The task -> Leave the pictures out, and transcribe the material below exactly from the line with "访客登记 Visitors' Registration (147, 2285)" to the line with "About Us (472, 1197)", both lines included.

Extracted entries ->
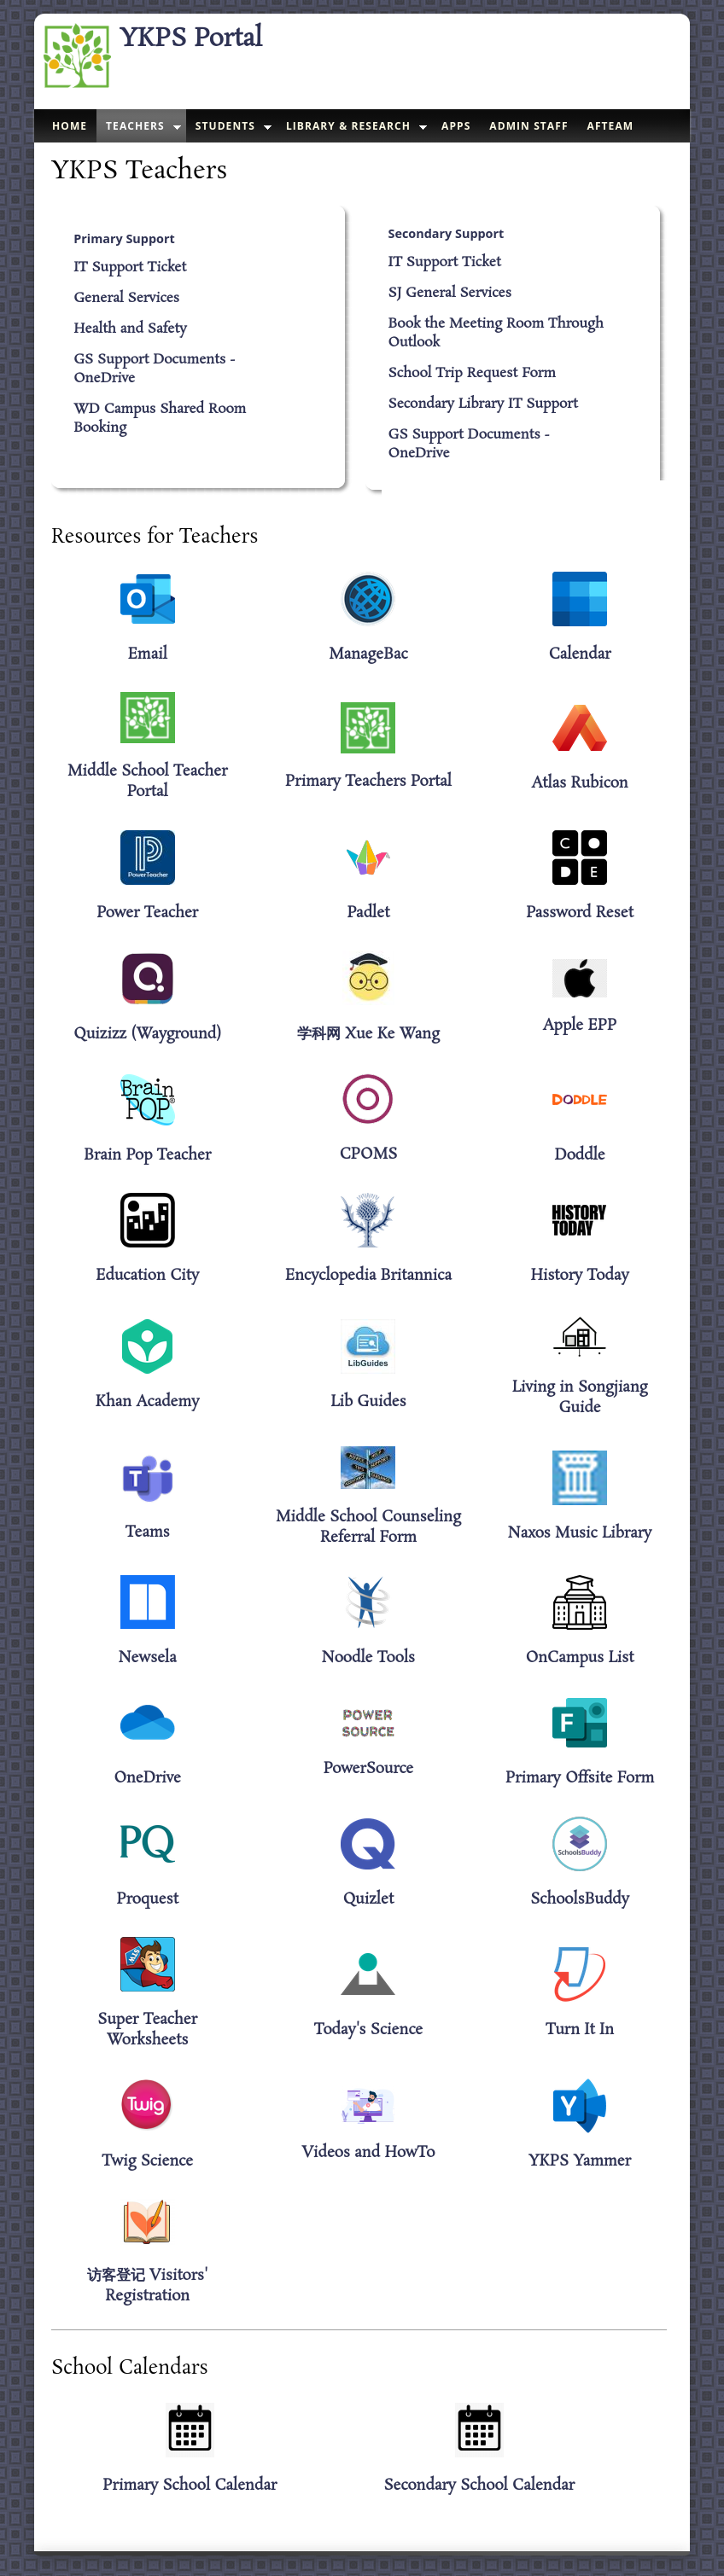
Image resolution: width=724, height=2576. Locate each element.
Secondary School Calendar (479, 2485)
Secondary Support (446, 233)
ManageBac (368, 654)
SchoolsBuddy (579, 1899)
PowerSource (369, 1769)
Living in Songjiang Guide (580, 1397)
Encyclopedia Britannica (368, 1275)
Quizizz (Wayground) (147, 1034)
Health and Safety (130, 329)
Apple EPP (580, 1025)
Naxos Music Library (580, 1533)
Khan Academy (148, 1402)
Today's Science (368, 2030)
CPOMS (369, 1154)
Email (147, 654)
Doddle (579, 1155)
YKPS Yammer (579, 2161)
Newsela (148, 1658)
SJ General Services (450, 293)
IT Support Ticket (129, 268)
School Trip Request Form (472, 373)
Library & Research (348, 126)
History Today (579, 1275)
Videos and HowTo (368, 2153)
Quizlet (368, 1899)
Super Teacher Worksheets (147, 2029)
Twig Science (147, 2161)
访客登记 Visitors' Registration (147, 2285)
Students (225, 126)
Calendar (580, 654)
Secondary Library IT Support (483, 404)
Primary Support (124, 238)
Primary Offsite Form (579, 1778)
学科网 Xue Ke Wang (368, 1034)
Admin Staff (528, 126)
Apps (455, 126)
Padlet (368, 913)
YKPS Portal (191, 39)
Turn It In (580, 2030)
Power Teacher (147, 913)
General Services (126, 298)
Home (69, 126)
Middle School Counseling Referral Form (368, 1527)
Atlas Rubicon (579, 783)
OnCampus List (580, 1658)
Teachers (135, 126)
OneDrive (147, 1778)
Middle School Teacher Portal (147, 781)
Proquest (147, 1899)
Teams (148, 1532)
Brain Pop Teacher (147, 1155)
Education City (147, 1275)
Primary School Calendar (189, 2485)
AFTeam (610, 126)
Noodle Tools (368, 1658)
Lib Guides (368, 1402)
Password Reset (580, 913)
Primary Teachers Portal (368, 781)
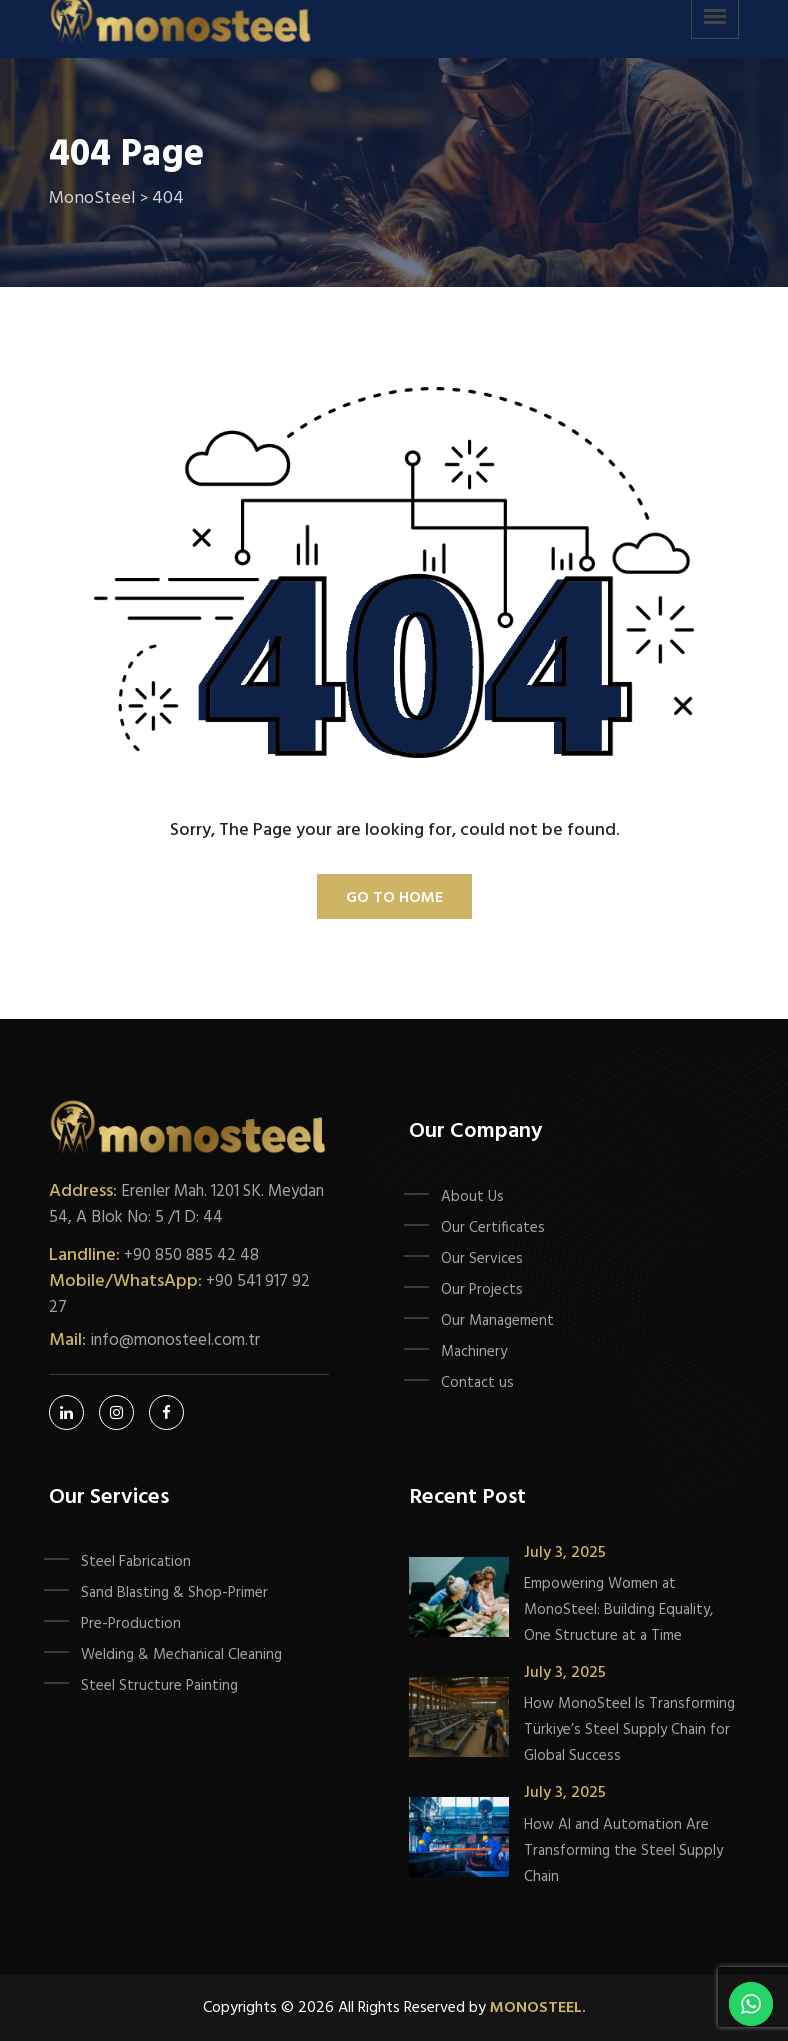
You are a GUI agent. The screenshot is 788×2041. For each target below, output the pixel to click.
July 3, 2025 (565, 1553)
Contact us (477, 1383)
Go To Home (394, 898)
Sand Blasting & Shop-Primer (174, 1593)
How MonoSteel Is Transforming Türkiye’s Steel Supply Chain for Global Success (629, 1730)
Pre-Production (131, 1624)
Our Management (497, 1321)
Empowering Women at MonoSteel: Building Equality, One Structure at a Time (618, 1610)
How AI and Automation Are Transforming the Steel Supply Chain (623, 1851)
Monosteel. (538, 2008)
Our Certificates (493, 1228)
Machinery (474, 1352)
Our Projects (482, 1290)
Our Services (482, 1259)
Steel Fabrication (136, 1562)
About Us (472, 1197)
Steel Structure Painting (159, 1686)
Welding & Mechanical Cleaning (181, 1655)
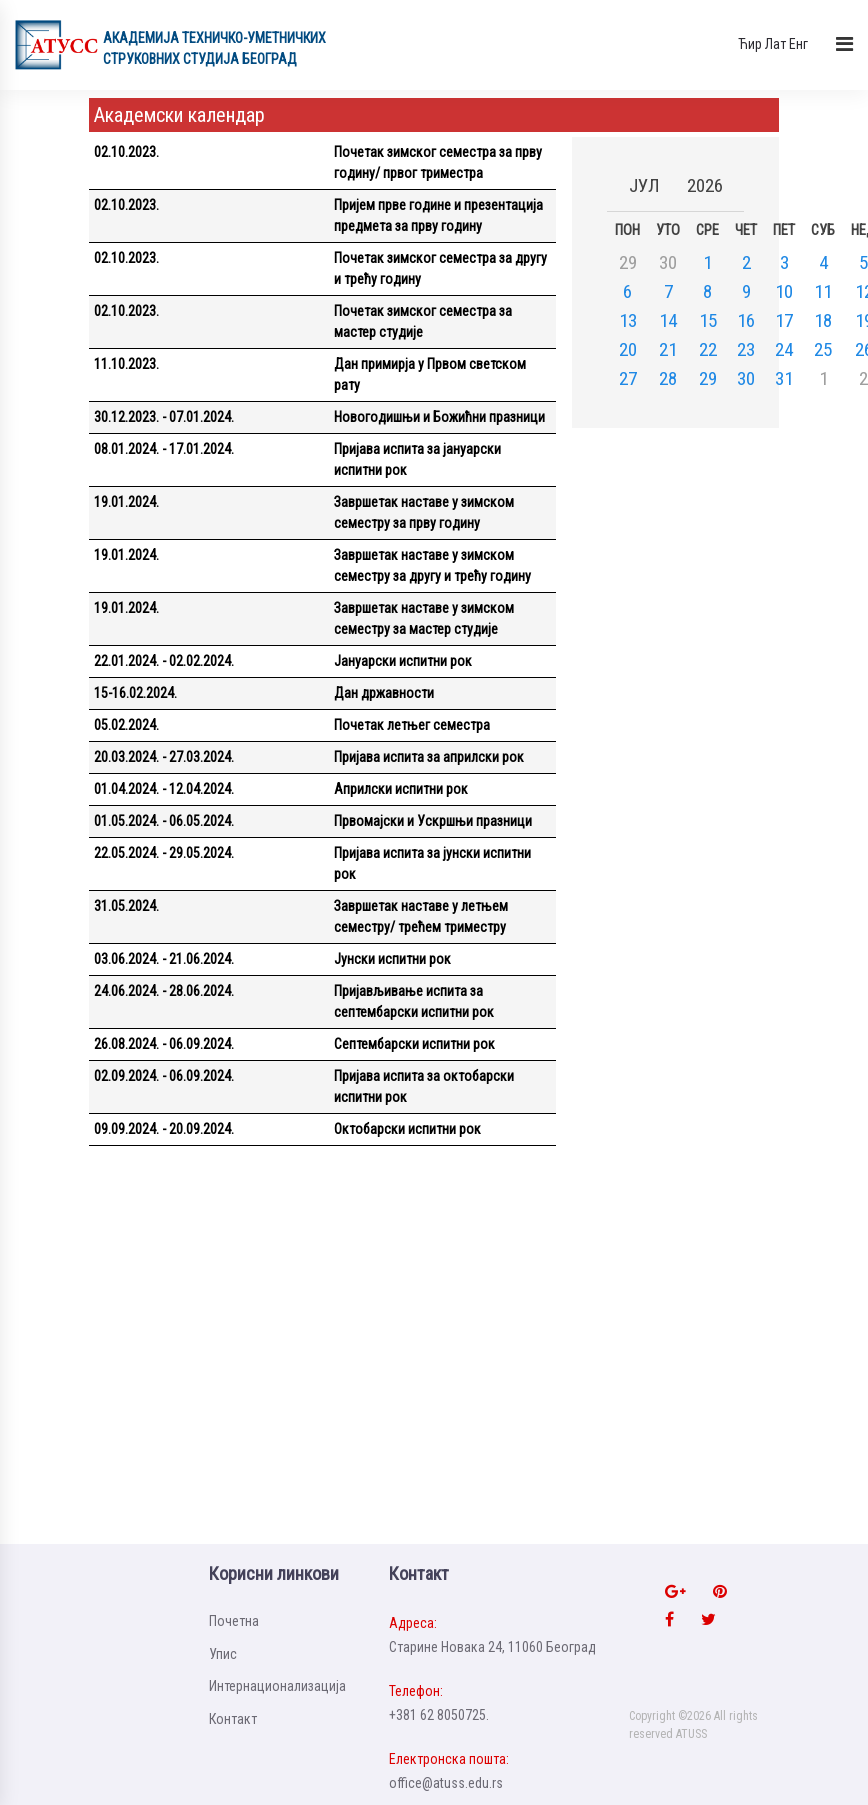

Response below ->
访客登记 Visitors' Registration (147, 2285)
Students (225, 126)
Calendar (580, 654)
Secondary Library IT Support (483, 404)
Primary Support (124, 238)
Primary Offsite Form (579, 1778)
学科网 Xue Ke Wang (368, 1034)
Admin Staff (528, 126)
Apps (455, 126)
Padlet (368, 913)
YKPS Portal (191, 39)
Turn It In (580, 2030)
Power Teacher (147, 913)
General Services (126, 298)
Home (69, 126)
Middle School Counseling Referral Form (368, 1527)
Atlas Rubicon (579, 783)
OnCampus List (580, 1658)
Teachers (135, 126)
OneDrive (147, 1778)
Middle School Teacher Portal (147, 781)
Proquest (147, 1899)
Teams (148, 1532)
Brain Pop Teacher (147, 1155)
Education City (147, 1275)
Primary School Calendar (189, 2485)
AFTeam (610, 126)
Noodle Tools (368, 1658)
Lib Guides (368, 1402)
Password Reset (580, 913)
Primary Teachers Portal (368, 781)
You are a GUI agent. The screenshot is 788×2041. For each target below, output the pixel to click.
July 3, 2025 (565, 1553)
Contact us (477, 1383)
Go To Home (394, 898)
Sand Blasting & Shop-Primer (174, 1593)
How MonoSteel Is Transforming Türkiye’s Steel Supply Chain for Global Success (629, 1730)
Pre-Production (131, 1624)
Our Management (497, 1321)
Empowering Women at MonoSteel: Building Equality, One Structure at a Time (618, 1610)
How AI and Automation Are Transforming the Steel Supply Chain (623, 1851)
Monosteel. (538, 2008)
Our Certificates (493, 1228)
Machinery (474, 1352)
Our Projects (482, 1290)
Our Services (482, 1259)
Steel Fabrication (136, 1562)
About Us (472, 1197)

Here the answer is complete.